Are embeddable sandbox APIs (layer 2) good for long-running agents?
Vendors usually optimize them for short-lived, one-shot execution. For agents that idle or run for minutes/hours, per-second billing and session management can get expensive compared to a platform or a self-managed fleet.
Do I need GPU isolation for AI agents, and how is it handled?
If multiple tenants share GPUs, “noisy neighbor” effects can cause unpredictable latency and security concerns. Managed platforms typically handle GPU scheduling and isolation (e.g., MIG/partitioning strategies), whereas DIY approaches require significant engineering effort.
What operational work do I take on if I build on firecracker (layer 1)?
You own image distribution/caching, networking (TAP/TUN, routing), orchestration, warm pools, autoscaling, observability, and incident response. The isolation primitive is only one part of running a production sandbox fleet.
What is litebox and is it production-ready in 2026?
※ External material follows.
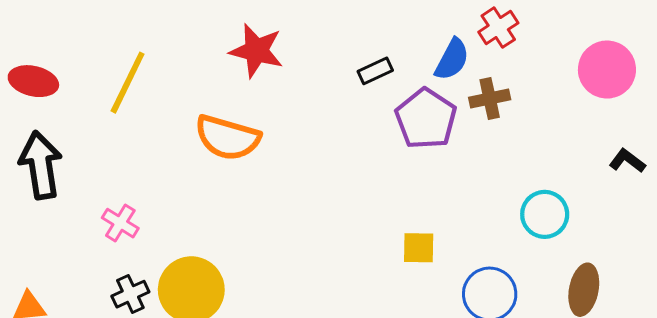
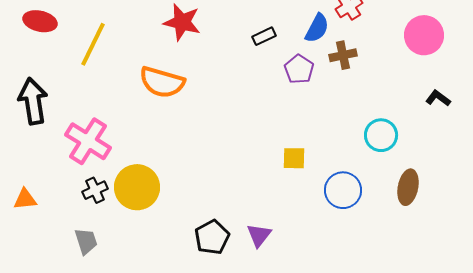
red ellipse: (33, 81) -> (40, 21), moved
purple pentagon: (426, 119) -> (299, 69), size x0.7
pink cross: (120, 223) -> (88, 141), size x1.8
LiteBox is a Library OS approach that reduces the host interface compared to containers. As described, it remains experimental relative to battle-tested microVM approaches, so adopting it carries higher risk unless you can tolerate bleeding-edge dependencies.
How do I think about compliance (SOC 2, ISO 27001) when choosing a sandbox layer?
Building compliance on primitives typically requires substantial time and dedicated security engineering. Managed platforms can let you inherit controls (audit logs, network boundaries, residency options) faster, depending on vendor capabilities and your requirements.
What cold start time should I expect from modern sandboxes?
Many modern approaches can achieve sub-second starts with snapshots and caching. But real-world latency often depends more on image distribution, networking setup, and warm pool strategy than on the isolation primitive alone.